(TO DO):
Transcribe, exactly and without pictures, the lines below from the line with "Viac informácii o" to the line with "bre o endereço", both ends included, and no others.

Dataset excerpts

◇ ◇ ◇

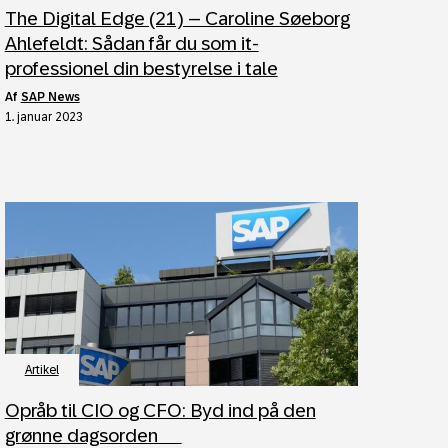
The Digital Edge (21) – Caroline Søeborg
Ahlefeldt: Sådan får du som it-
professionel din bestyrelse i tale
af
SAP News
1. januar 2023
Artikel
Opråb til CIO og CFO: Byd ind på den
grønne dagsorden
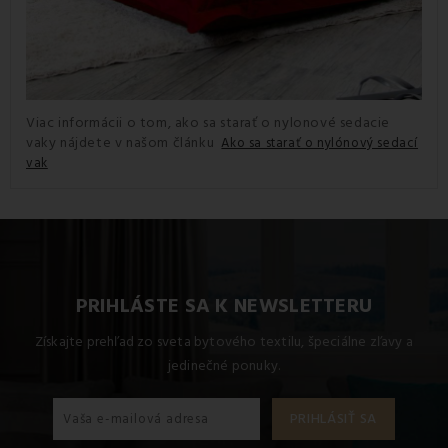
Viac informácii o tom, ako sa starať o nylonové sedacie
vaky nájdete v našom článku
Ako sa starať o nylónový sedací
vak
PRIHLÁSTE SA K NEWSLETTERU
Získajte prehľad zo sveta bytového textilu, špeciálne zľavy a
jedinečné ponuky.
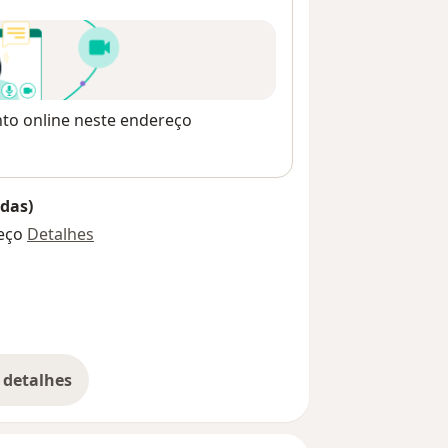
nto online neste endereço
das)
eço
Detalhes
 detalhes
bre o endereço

◇ ◇ ◇

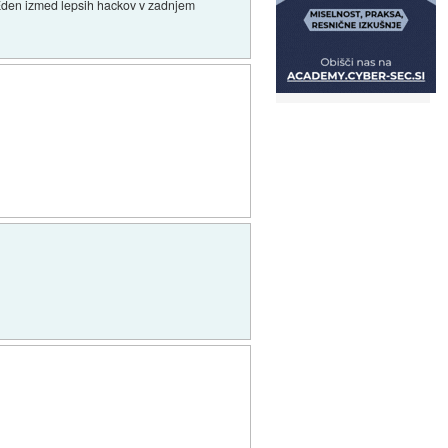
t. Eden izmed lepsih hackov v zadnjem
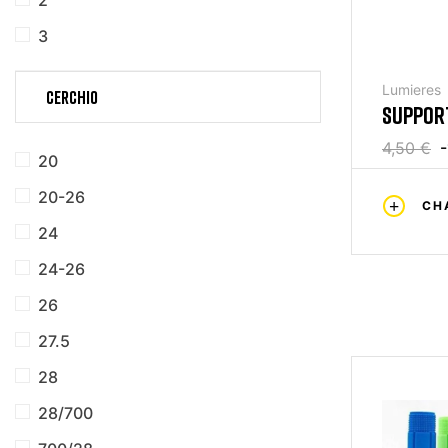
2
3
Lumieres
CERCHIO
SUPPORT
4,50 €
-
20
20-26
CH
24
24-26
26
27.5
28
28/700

◇ ◇ ◇

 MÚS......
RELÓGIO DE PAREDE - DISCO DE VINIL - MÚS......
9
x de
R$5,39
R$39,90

◇ ◇ ◇

(SOLUTION TO THIS EXERCISE):
Viac informácii o tom, ako sa starať o nylonové sedacie
vaky nájdete v našom článku
Ako sa starať o nylónový sedací
vak
PRIHLÁSTE SA K NEWSLETTERU
Získajte prehľad zo sveta bytového textilu, špeciálne zľavy a
jedinečné ponuky.
nto online neste endereço
das)
eço
Detalhes
 detalhes
bre o endereço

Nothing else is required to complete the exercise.